Une partie de campagne
Note :

   Un manoir ou encore une demeure massive, nichée dans un parc à la pelouse méticuleusement entretenue, entouré d’un petit bois où les animaux sauvages trouvent un havre de paix. Un jardinet essentiellement composé de fleurs, une roseraie. Des allées de gravillon, un terrain de cricket. Le timide soleil du sud de l’Angleterre accompagné de ses fréquentes ondées. Et partout le calme d’une campagne aristocratique.
   Qu’il doit être reposant de venir y passer quelques jours, mieux deux ou trois semaines, allez, soyons fous et campons ici pour toute la saison.
   
   Ces délicieuses fraises des bois sont un peu l’Orgueil & Préjugés augmenté d’un humour très british. On badine, on planifie, on organise, on passe son temps à mettre en place des diners, des soirées, des bals, l’agencement de la maison qui pose ô combien de soucis. Mais d’autres les exécuteront à notre place.
   
   Ces fraises sont avant tout une galerie de personnages hauts en couleur, à la limite de la parodie et terriblement comiques sans qu’ils s’en rendent le moindre compte.
   
   D’abord, la maitresse de maison, lady Emily, vaguement distraite, qui passe sa vie à donner des ordres contradictoires, se répandre en préparatifs divers et perdre un temps fou à mettre en place des agencements futiles et d’autres emplois de temps qui, à force de maints et maints retournements se trouvent dérisoires. Emma Thompson serait parfaite dans une adaptation cinématographique.
   Vient ensuite son mari, Mr Henry Leslie, qui se situe bien au-dessus de tous ces désagréments domestiques ou autres considérations purement frivoles. S’investissant totalement dans la gestion de son domaine, il n’a d’intérêt que pour ses taureaux et du difficile casse-tête de leur trouver un nom. Leurs enfants : John, veuf, fait figure de la seule personne censée de la maisonnée, son frère David, inconséquent et superficiel, cultivant une forme de légèreté dans ses rapports avec les femmes, séducteur dans l’âme et grand amateur de jazz (l’action se situe dans les années 1920) - Hugh Grant aurait été idéal s’il pouvait conserver ses 25 ans éternellement.

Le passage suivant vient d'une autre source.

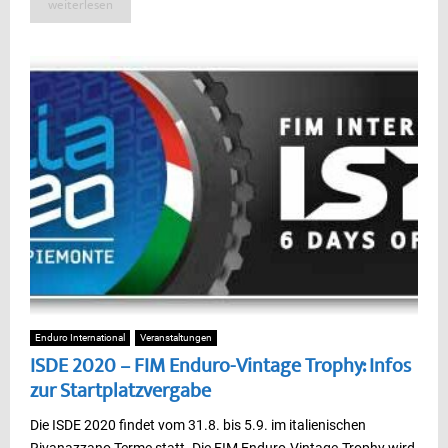
weiterlesen
Enduro International
Veranstaltungen
ISDE 2020 – FIM Enduro-Vintage Trophy: Infos
zur Startplatzvergabe
Die ISDE 2020 findet vom 31.8. bis 5.9. im italienischen
Rivanazzano Terme statt. Die FIM Enduro-Vintage-Trophy wird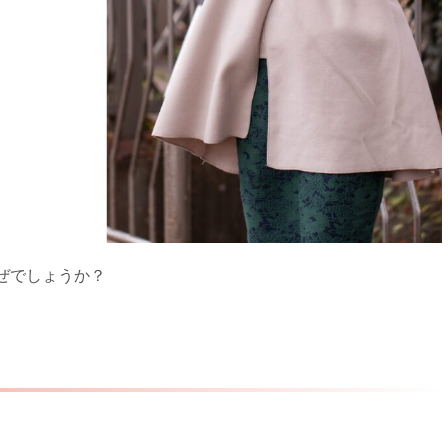
ぜでしょうか？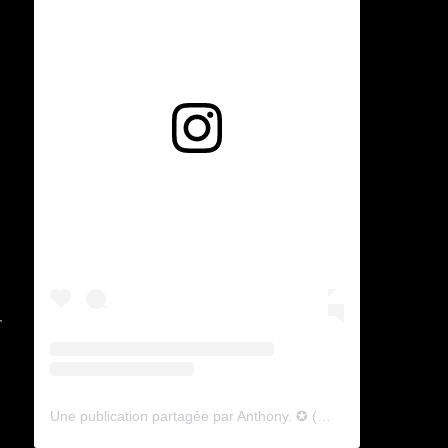
Voir cette publication sur Instagram
r
Une publication partagée par Anthony. ✪ (@lyagamii)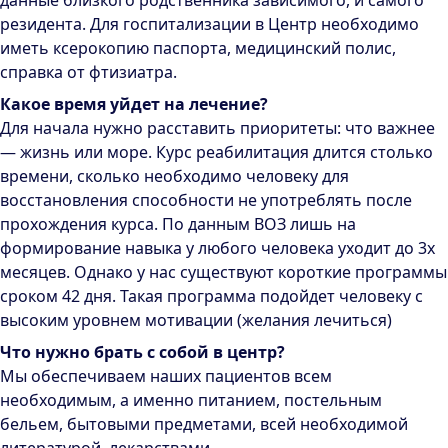
данные близкого родственника зависимого, и самого
резидента. Для госпитализации в Центр необходимо
иметь ксерокопию паспорта, медицинский полис,
справка от фтизиатра.
Какое время уйдет на лечение?
Для начала нужно расставить приоритеты: что важнее
— жизнь или море. Курс реабилитация длится столько
времени, сколько необходимо человеку для
восстановления способности не употреблять после
прохождения курса. По данным ВОЗ лишь на
формирование навыка у любого человека уходит до 3х
месяцев. Однако у нас существуют короткие программы
сроком 42 дня. Такая программа подойдет человеку с
высоким уровнем мотивации (желания лечиться)
Что нужно брать с собой в центр?
Мы обеспечиваем наших пациентов всем
необходимым, а именно питанием, постельным
бельем, бытовыми предметами, всей необходимой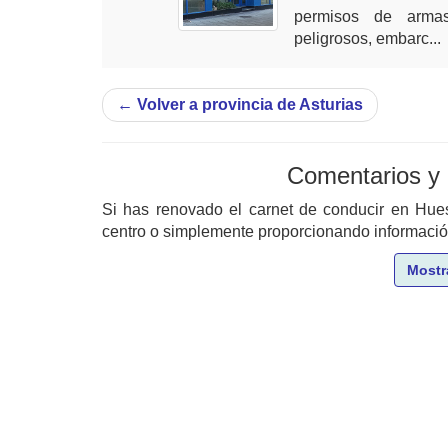
permisos de armas
peligrosos, embarc...
←
Volver a provincia de Asturias
Comentarios y
Si has renovado el carnet de conducir en Hu
centro o simplemente proporcionando información 
Mostr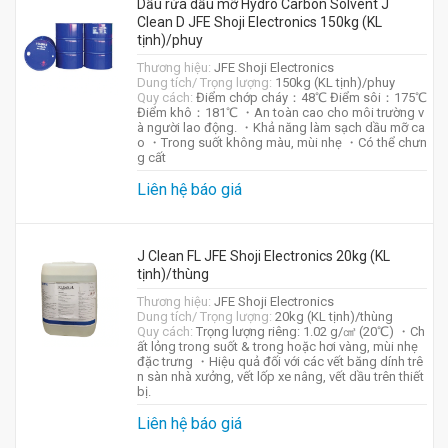
Dầu rửa dầu mỡ Hydro Carbon Solvent J
Clean D JFE Shoji Electronics 150kg (KL
tịnh)/phuy
Thương hiệu:
JFE Shoji Electronics
Dung tích/ Trọng lượng:
150kg (KL tịnh)/phuy
Quy cách:
Điểm chớp cháy：48℃ Điểm sôi：175℃
Điểm khô：181℃ ・An toàn cao cho môi trường v
à người lao động. ・Khả năng làm sạch dầu mỡ ca
o ・Trong suốt không màu, mùi nhẹ ・Có thể chưn
g cất
Liên hệ báo giá
J Clean FL JFE Shoji Electronics 20kg (KL
tịnh)/thùng
Thương hiệu:
JFE Shoji Electronics
Dung tích/ Trọng lượng:
20kg (KL tịnh)/thùng
Quy cách:
Trọng lượng riêng: 1.02 g/㎤ (20℃) ・Ch
ất lỏng trong suốt & trong hoặc hơi vàng, mùi nhẹ
đặc trưng ・Hiệu quả đối với các vết băng dính trê
n sàn nhà xưởng, vết lốp xe nâng, vết dầu trên thiết
bị.
Liên hệ báo giá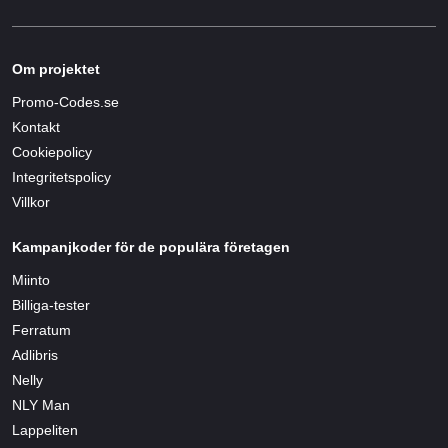
Om projektet
Promo-Codes.se
Kontakt
Cookiepolicy
Integritetspolicy
Villkor
Kampanjkoder för de populära företagen
Miinto
Billiga-tester
Ferratum
Adlibris
Nelly
NLY Man
Lappeliten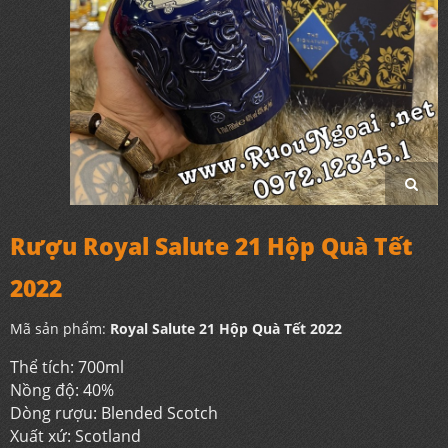
Rượu Royal Salute 21 Hộp Quà Tết
2022
Mã sản phẩm:
Royal Salute 21 Hộp Quà Tết 2022
Thể tích: 700ml
Nồng độ: 40%
Dòng rượu: Blended Scotch
Xuất xứ: Scotland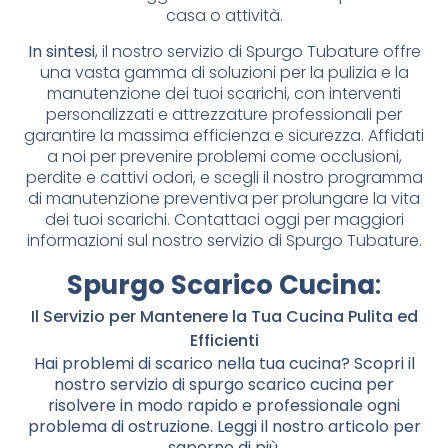
casa o attività.
In sintesi
, il nostro servizio di Spurgo Tubature offre
una vasta gamma di soluzioni per la pulizia e la
manutenzione dei tuoi scarichi, con interventi
personalizzati e attrezzature professionali per
garantire la massima efficienza e sicurezza. Affidati
a noi per prevenire problemi come occlusioni,
perdite e cattivi odori, e scegli il nostro programma
di manutenzione preventiva per prolungare la vita
dei tuoi scarichi. Contattaci oggi per maggiori
informazioni sul nostro servizio di Spurgo Tubature.
Spurgo Scarico Cucina
:
Il Servizio per Mantenere la Tua Cucina Pulita ed
Efficienti
Hai problemi di scarico nella tua cucina? Scopri il
nostro servizio di spurgo scarico cucina per
risolvere in modo rapido e professionale ogni
problema di ostruzione. Leggi il nostro articolo per
saperne di più.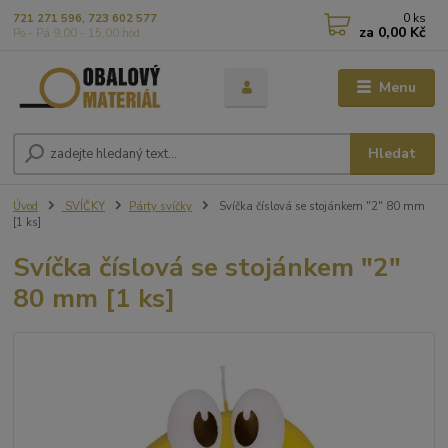
0
ks
721 271 596, 723 602 577
za
0,00 Kč
Po - Pá 9,00 - 15,00 hod
Menu
Hledat
Úvod
SVÍČKY
Párty svíčky
Svíčka číslová se stojánkem "2" 80 mm
[1 ks]
Svíčka číslová se stojánkem "2"
80 mm [1 ks]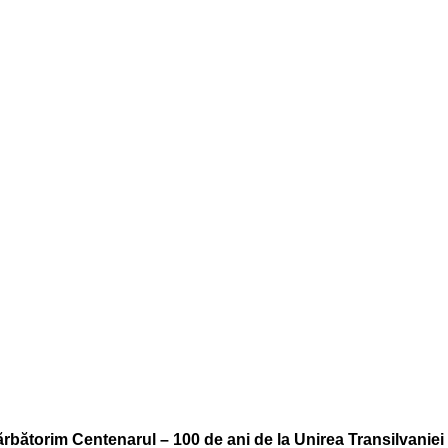
bătorim Centenarul – 100 de ani de la Unirea Transilvaniei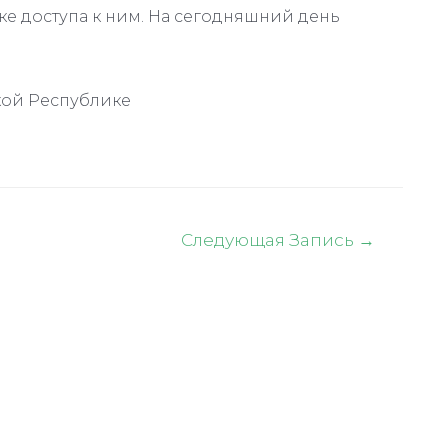
е доступа к ним. На сегодняшний день
кой Республике
Следующая Запись
→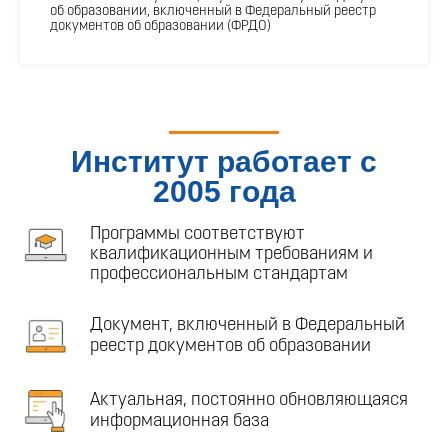
об образовании, включенный в Федеральный реестр
документов об образовании (ФРДО)
Институт работает с
2005 года
Программы соответствуют
квалификационным требованиям и
профессиональным стандартам
Документ, включенный в Федеральный
реестр документов об образовании
Актуальная, постоянно обновляющаяся
информационная база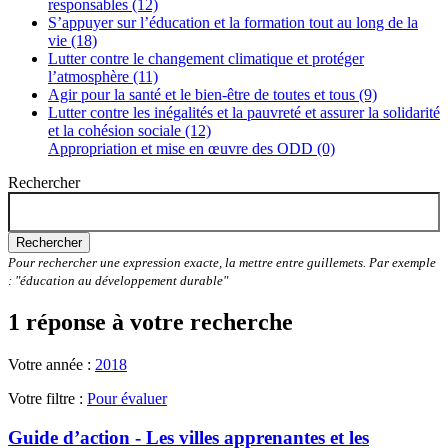
responsables (12)
S’appuyer sur l’éducation et la formation tout au long de la
vie (18)
Lutter contre le changement climatique et protéger
l’atmosphère (11)
Agir pour la santé et le bien-être de toutes et tous (9)
Lutter contre les inégalités et la pauvreté et assurer la solidarité
et la cohésion sociale (12)
Appropriation et mise en œuvre des ODD (0)
Rechercher
Rechercher
Pour rechercher une expression exacte, la mettre entre guillemets. Par exemple
: "éducation au développement durable"
1 réponse à votre recherche
Votre année :
2018
Votre filtre :
Pour évaluer
Guide d’action - Les villes apprenantes et les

Enfin un troisième, mort à la guerre, laissant un fils, Martin, qui fêtera ses 17 printemps à la fin du roman. Il échappe à un séjour linguistique sur le continent pour parfaire son français par l’heureux hasard qui veut que le curé, Mr Banister, loue le presbytère à une famille française particulièrement bien tournée, en particulier "Madame" Boule (on notera le jeu de mots avec les taureaux de Mr Leslie), qui est le pendant exubérant de Lady Emily. Sa famille est composé d’un mari, là encore effacé, et de trois adolescents : Pierre, l’ainé et endossant le rôle de professeur de français auprès de Martin (en l’occurrence Martine, vu que Madame Boule met autant de méticulosité à s’exprimer dans la langue de Shakespeare qu’à reprendre incessamment les fautes de français de son élève), qui vouera une passion aussi infinie que discrète par quelques poèmes enflammés dont il ne produit que deux ou trois vers à Agnès, l’unique sœur de John et David, affublée de trois marmots, sortes de petits diables auxquels elle passe tout, se reposant sur une nurse et son aide pour ce qui ressort de l’ordre domestique. Je l’ai tout de suite vue sous les traits de Michelle Pfeiffer. Son mari, Robert, est absent, tout comme la mère de Martin. Ursule, sœur de Pierre, qui n’est ni plus ni moins qu’un estomac sur pattes et Jean-Claude qui voue une passion à l’héritier supposé du trône de France, le duc de Guise, au nom duquel il tentera un attentat à la bannière de la fleur de lys.
   
   L’intendant, Gudgeon, homme à tout faire, en particulier à pousser la chansonnette. On croise également la visite d’un flagorneur, égoïste en diable et pédant par-dessus le marché, Mr Holt dont chacun désire se débarrasser sans manquer à la plus élémentaire courtoisie. Enfin, l’arrivée pour toute la période de l’été d’une cousine, Mary Preston, va enflammer les cœurs. Elle sera toutefois mise en concurrence avec une certaine miss Joan Stevenson, productrice à la radio. Tout ce petit monde évolue dans la campagne anglaise où plane constamment un parfum d’ironie et une légèreté sucrée.
   Doux comme une poignée de fraises des bois.